■ Instructions for the task: All lines in the data that hold the word "كيلو" need copying.

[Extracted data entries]
• • •

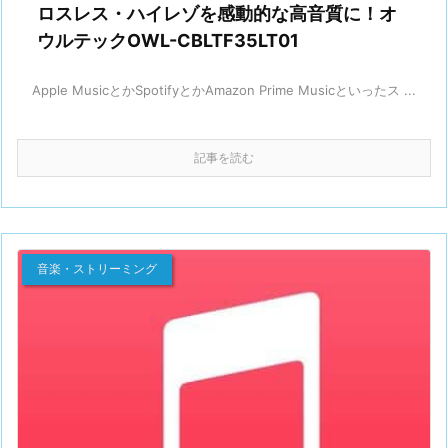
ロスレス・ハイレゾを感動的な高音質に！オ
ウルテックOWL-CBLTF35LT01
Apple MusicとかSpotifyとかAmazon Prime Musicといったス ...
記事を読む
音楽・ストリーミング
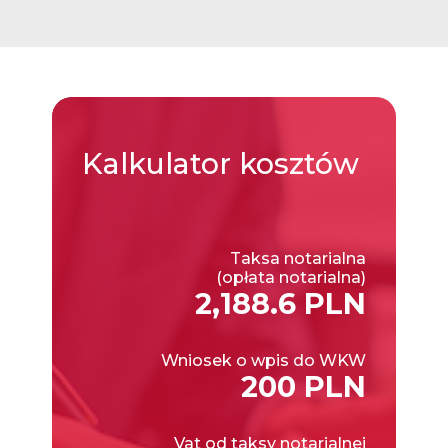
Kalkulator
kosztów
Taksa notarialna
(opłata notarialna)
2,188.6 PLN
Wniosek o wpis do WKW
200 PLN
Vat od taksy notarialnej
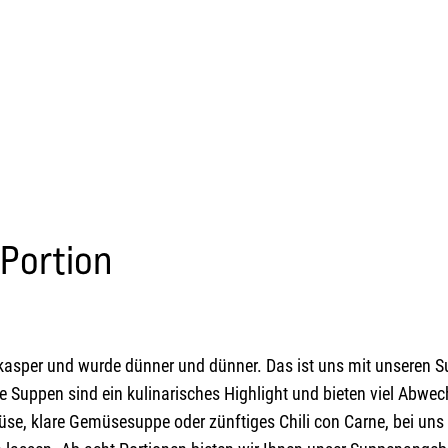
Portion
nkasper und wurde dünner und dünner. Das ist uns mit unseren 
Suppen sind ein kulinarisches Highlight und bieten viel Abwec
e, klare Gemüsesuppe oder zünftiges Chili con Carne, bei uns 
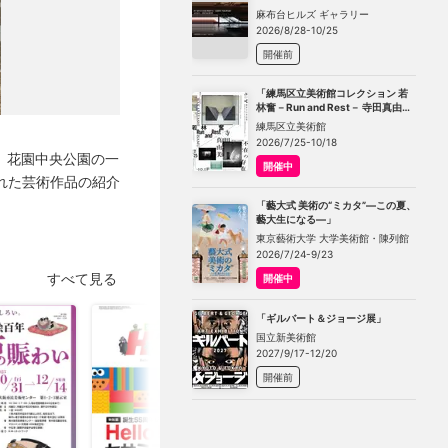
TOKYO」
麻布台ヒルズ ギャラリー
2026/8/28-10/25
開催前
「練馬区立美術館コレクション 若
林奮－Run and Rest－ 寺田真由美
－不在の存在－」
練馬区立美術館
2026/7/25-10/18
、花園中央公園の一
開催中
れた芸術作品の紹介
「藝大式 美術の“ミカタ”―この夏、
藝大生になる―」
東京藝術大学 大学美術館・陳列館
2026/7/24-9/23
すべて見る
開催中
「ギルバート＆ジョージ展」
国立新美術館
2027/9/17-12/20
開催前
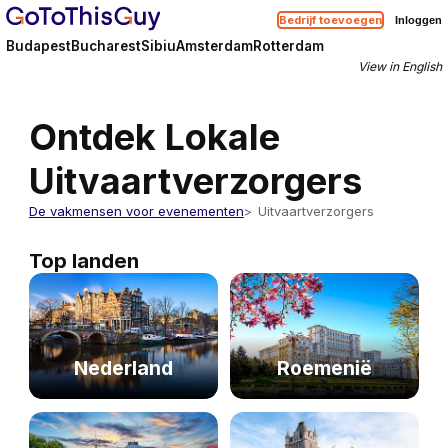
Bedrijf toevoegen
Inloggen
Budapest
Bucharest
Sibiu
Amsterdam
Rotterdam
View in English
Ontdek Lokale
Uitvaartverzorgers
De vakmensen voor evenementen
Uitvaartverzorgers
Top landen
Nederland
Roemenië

• • •

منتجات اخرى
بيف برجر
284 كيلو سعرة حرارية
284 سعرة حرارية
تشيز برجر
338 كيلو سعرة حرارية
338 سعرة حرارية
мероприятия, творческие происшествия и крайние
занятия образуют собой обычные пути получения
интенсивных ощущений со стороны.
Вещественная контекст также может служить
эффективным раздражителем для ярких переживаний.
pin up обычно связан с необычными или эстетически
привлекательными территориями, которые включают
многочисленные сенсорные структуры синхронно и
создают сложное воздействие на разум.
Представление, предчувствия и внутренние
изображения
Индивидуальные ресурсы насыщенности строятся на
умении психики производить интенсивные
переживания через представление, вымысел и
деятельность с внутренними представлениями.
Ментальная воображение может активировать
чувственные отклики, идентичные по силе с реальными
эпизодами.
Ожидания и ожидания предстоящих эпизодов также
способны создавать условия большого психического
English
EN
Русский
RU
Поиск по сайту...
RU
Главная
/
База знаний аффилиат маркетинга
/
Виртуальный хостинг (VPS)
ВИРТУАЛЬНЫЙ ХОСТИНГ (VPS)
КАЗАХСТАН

• • •

■ Task answer:
284 كيلو سعرة حرارية
338 كيلو سعرة حرارية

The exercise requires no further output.